Descriptions of the creature vary. Some say it has the head of a horse and the body of a fish. Others, like Zovuyo Mazaza, a petrol attendant, say it changes its form. What they all agree on is its modus operandi. It drags its victims into the deep pools of the Mzintlava River and drowns them. Then it tears away their eyelids and top lip and sucks out their blood and brains.

The victims are discarded but their bodies are often only found a week later - completely bloodless. Eye contact with the monster must be avoided because its gaze is hypnotic. Its hunting time appears to be in the morning and it has never been seen at night …

Nontya Tyambo studies English and education at the University of Transkei and teaches at the training college.

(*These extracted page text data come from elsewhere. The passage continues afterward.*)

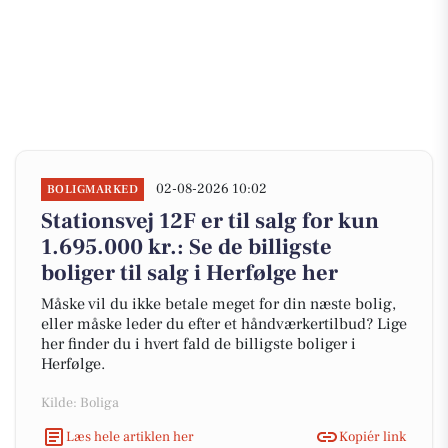
02-08-2026 10:02
BOLIGMARKED
Stationsvej 12F er til salg for kun
1.695.000 kr.: Se de billigste
boliger til salg i Herfølge her
Måske vil du ikke betale meget for din næste bolig,
eller måske leder du efter et håndværkertilbud? Lige
her finder du i hvert fald de billigste boliger i
Herfølge.
Kilde: Boliga
Læs hele artiklen her
Kopiér link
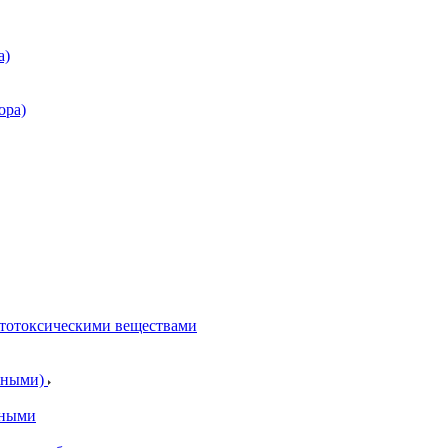
а)
ора)
итотоксическими веществами
отными)
тными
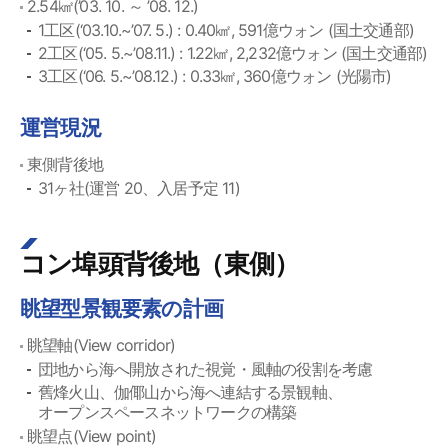
2.54㎢(’03. 10. ～ ’08. 12.)
1工区(‘03.10.~’07. 5.) : 0.40㎢, 591億ウォン (国土交通部)
2工区(‘05. 5.~’08.11.) : 1.22㎢, 2,232億ウォン (国土交通部)
3工区(‘06. 5.~’08.12.) : 0.33㎢, 360億ウォン (光陽市)
運営現況
東側背後地
31ヶ社(運営 20、入居予定 11)
コン埠頭背後地（東側）
眺望型景観要素の計画
眺望軸(View corridor)
団地から海へ開放された視覚・風軸の役割を考慮
舊烽火山、伽倻山から海へ連結する景観軸、
オープンスペースネットワークの構築
眺望点(View point)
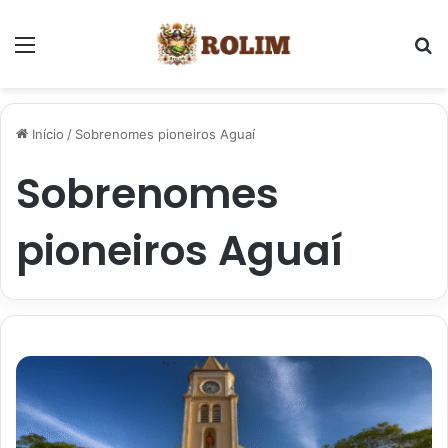
Menu
P
Início
/
Sobrenomes pioneiros Aguaí
Sobrenomes
pioneiros Aguaí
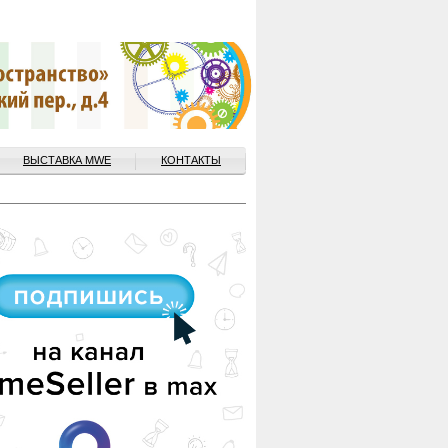
ВЫСТАВКА MWE
КОНТАКТЫ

She has no doubts about the monster. She first heard about it when she was seven years old: “t has always killed people but not at this rate.”

She describes it as about a metre long and thick. She says the monster used to stay in the water but has recently become more vicious and bold …

The junior school principal, Robin Hood Sekeleni, says sometimes children are too frightened to cross the river to get to school.

Masima Mngomeni believes the monster killed her 12-year-old son, Mpukwana, in January. Mpukwana was swimming with friends and it sucked him down under the water. His body was found three days later with a torn throat.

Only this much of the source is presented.